One of the aspects of travel I most love is the opportunity to see how landscapes change as you move across the earth's surface. You begin to see subtle changes in the land as you travel high above it in an airplane, or as you travel past it in car or boat. Seeing earth's rich diversity of color and textures inspires me both aesthetically and emotionally.
My husband and I hopped on a plane Thanksgiving Day and headed for the dessert. We flew to Las Vegas, rented a car, and drove four hours to the northeast, entering canyon country. While he had been to Utah before, it was one state in which I had never set foot into before. I had been on a mission to visit Bryce Canyon for quite some years, and finally now I had the chance.
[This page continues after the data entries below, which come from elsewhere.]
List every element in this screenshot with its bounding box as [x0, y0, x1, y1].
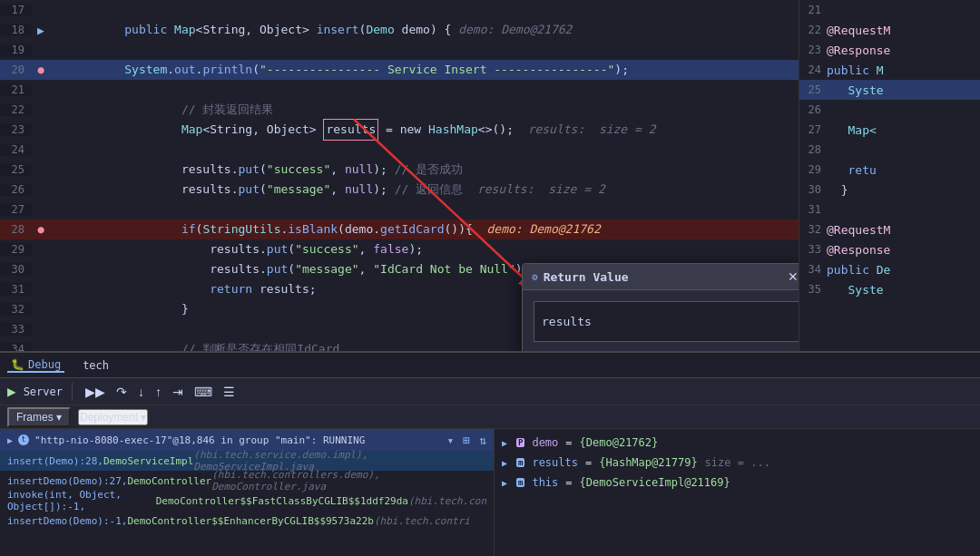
line-num-24: 24 [0, 143, 32, 156]
code-line-26: 26 results.put("message", null); // 返回信息… [0, 180, 799, 200]
code-line-18: 18 ▶ public Map<String, Object> insert(D… [0, 20, 799, 40]
thread-dropdown-icon: ▾ [447, 434, 455, 447]
debug-icon: 🐛 [11, 358, 24, 371]
stack-class-2: DemoController$$FastClassByCGLIB$$1ddf29… [156, 495, 408, 507]
thread-row[interactable]: ▶ t "http-nio-8080-exec-17"@18,846 in gr… [0, 429, 494, 451]
var-eq-demo: = [565, 436, 572, 449]
var-item-results[interactable]: ▶ m results = {HashMap@21779} size = ... [495, 453, 980, 473]
var-item-this[interactable]: ▶ m this = {DemoServiceImpl@21169} [495, 473, 980, 493]
line-num-21: 21 [0, 83, 32, 96]
right-code-panel: 21 22 @RequestM 23 @Response 24 public M… [799, 0, 980, 351]
line-icon-20: ● [32, 63, 50, 76]
var-size-results: size = ... [705, 456, 770, 469]
debug-tab[interactable]: 🐛 Debug [7, 358, 64, 373]
line-num-22: 22 [0, 103, 32, 116]
var-value-demo: {Demo@21762} [580, 436, 659, 449]
dialog-icon: ⚙ [532, 271, 538, 283]
thread-label: "http-nio-8080-exec-17"@18,846 in group … [34, 434, 365, 446]
line-num-30: 30 [0, 263, 32, 276]
dialog-title: Return Value [544, 270, 629, 284]
debug-tab-bar: 🐛 Debug tech [0, 353, 980, 378]
code-line-23: 23 Map<String, Object> results = new Has… [0, 120, 799, 140]
debug-tab-label: Debug [28, 358, 61, 371]
run-to-cursor-button[interactable]: ⇥ [169, 383, 187, 401]
dialog-input[interactable] [534, 301, 799, 342]
line-num-18: 18 [0, 24, 32, 36]
step-over-button[interactable]: ↷ [113, 383, 131, 401]
code-line-20: 20 ● System.out.println("---------------… [0, 60, 799, 80]
line-num-26: 26 [0, 183, 32, 196]
debug-bottom: ▶ t "http-nio-8080-exec-17"@18,846 in gr… [0, 429, 980, 556]
var-item-demo[interactable]: ▶ P demo = {Demo@21762} [495, 433, 980, 453]
stack-item-1[interactable]: insertDemo(Demo):27, DemoController (hbi… [0, 471, 494, 491]
stack-method-0: insert(Demo):28, [7, 455, 103, 467]
right-line-31: 31 [799, 200, 980, 219]
var-eq-results: = [585, 456, 592, 469]
line-num-23: 23 [0, 123, 32, 136]
line-icon-28: ● [32, 223, 50, 236]
deployment-dropdown[interactable]: Deployment ▾ [78, 409, 148, 425]
var-eq-this: = [565, 476, 572, 489]
var-type-icon-results: m [516, 458, 524, 467]
right-line-28: 28 [799, 140, 980, 160]
debug-frames-bar: Frames ▾ Deployment ▾ [0, 405, 980, 429]
stack-method-1: insertDemo(Demo):27, [7, 475, 127, 487]
stack-file-3: (hbi.tech.contri [374, 515, 470, 527]
stack-item-3[interactable]: insertDemo(Demo):-1, DemoController$$Enh… [0, 511, 494, 531]
stack-class-1: DemoController [127, 475, 211, 487]
line-num-17: 17 [0, 4, 32, 16]
line-num-20: 20 [0, 63, 32, 76]
var-value-results: {HashMap@21779} [599, 456, 697, 469]
line-num-31: 31 [0, 283, 32, 296]
stack-item-0[interactable]: insert(Demo):28, DemoServiceImpl (hbi.te… [0, 451, 494, 471]
server-label: Server [24, 385, 63, 398]
line-num-28: 28 [0, 223, 32, 236]
main-container: 17 18 ▶ public Map<String, Object> inser… [0, 0, 980, 556]
variables-panel: ▶ P demo = {Demo@21762} ▶ m results = {H… [495, 429, 980, 556]
var-expand-this: ▶ [502, 478, 513, 488]
var-name-results: results [532, 456, 578, 469]
resume-button[interactable]: ▶▶ [82, 383, 109, 401]
editor-area: 17 18 ▶ public Map<String, Object> inser… [0, 0, 980, 351]
thread-run-icon: ▶ [7, 435, 13, 445]
line-num-34: 34 [0, 343, 32, 351]
dialog-close-button[interactable]: ✕ [784, 269, 799, 284]
right-line-25: 25 Syste [799, 80, 980, 100]
current-line-arrow: ▶ [37, 24, 44, 37]
debug-area: 🐛 Debug tech ▶ Server ▶▶ ↷ ↓ ↑ ⇥ ⌨ ☰ Fra… [0, 351, 980, 556]
stack-item-2[interactable]: invoke(int, Object, Object[]):-1, DemoCo… [0, 491, 494, 511]
thread-more-icon: ⇅ [479, 434, 486, 447]
var-type-icon-this: m [516, 478, 524, 487]
right-line-27: 27 Map< [799, 120, 980, 140]
right-line-33: 33 @Response [799, 239, 980, 259]
line-num-19: 19 [0, 44, 32, 56]
breakpoint-icon-28: ● [37, 223, 44, 236]
line-num-32: 32 [0, 303, 32, 316]
tech-tab[interactable]: tech [79, 359, 113, 372]
stack-file-2: (hbi.tech.con [408, 495, 486, 507]
call-stack-panel: ▶ t "http-nio-8080-exec-17"@18,846 in gr… [0, 429, 495, 556]
line-num-25: 25 [0, 163, 32, 176]
var-name-demo: demo [532, 436, 558, 449]
dialog-body [523, 290, 799, 351]
more-button[interactable]: ☰ [220, 383, 239, 401]
right-line-32: 32 @RequestM [799, 219, 980, 239]
step-out-button[interactable]: ↑ [152, 383, 165, 401]
evaluate-button[interactable]: ⌨ [191, 383, 216, 401]
var-value-this: {DemoServiceImpl@21169} [580, 476, 730, 489]
stack-method-2: invoke(int, Object, Object[]):-1, [7, 489, 156, 512]
right-line-34: 34 public De [799, 259, 980, 279]
right-line-35: 35 Syste [799, 279, 980, 299]
line-num-29: 29 [0, 243, 32, 256]
right-line-26: 26 [799, 100, 980, 120]
step-into-button[interactable]: ↓ [134, 383, 148, 401]
tech-tab-label: tech [83, 359, 109, 372]
right-line-23: 23 @Response [799, 40, 980, 60]
right-line-22: 22 @RequestM [799, 20, 980, 40]
right-line-29: 29 retu [799, 160, 980, 180]
stack-class-3: DemoController$$EnhancerByCGLIB$$9573a22… [127, 515, 374, 527]
var-name-this: this [532, 476, 558, 489]
frames-dropdown[interactable]: Frames ▾ [7, 407, 71, 427]
debug-toolbar: ▶ Server ▶▶ ↷ ↓ ↑ ⇥ ⌨ ☰ [0, 378, 980, 405]
line-icon-18: ▶ [32, 24, 50, 37]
Thanksgiving weekend was already winter for Bryce, Utah. We stayed at the alternatively touristy, rustic, and charming Ruby's. Everyone who has been to Bryce knows Ruby's -- you literally can't miss it. The first hotel was built by Ruby and his family there in the early 1900s and the rest, as they say, is history. We arrived late Thanksgiving night, having driven down winding and mysterious roads to come there. The high altitude made us sleepy. We awoke to a bright winter morning with temperatures in the single digits Fahrenheit, ate a hardy breakfast, and headed to the edge of the geological feature erroneously known as Bryce Canyon. (I asked a geologist park ranger where the river was. He explained that it's acutally not a canyon because there never was a river. Bryce is a natural ampitheater that was formed by wind, rain, and snow.)
When we drove south a couple days later to Zion Canyon, the climate was different: the weather remained autumnal. The soaring canyon walls had golden sun painting their surfaces and the trees held on to multicolored leaves. The weather was comfortable at this lower altitude. Zion's walls came in a palatte of colors, including white, brown, sand, red, orange, and green with foliage.
This trip expanded my understanding of canyons, which I had once thought all looked much the same, one from the next. (Not many canyons where I grew up in Ohio.)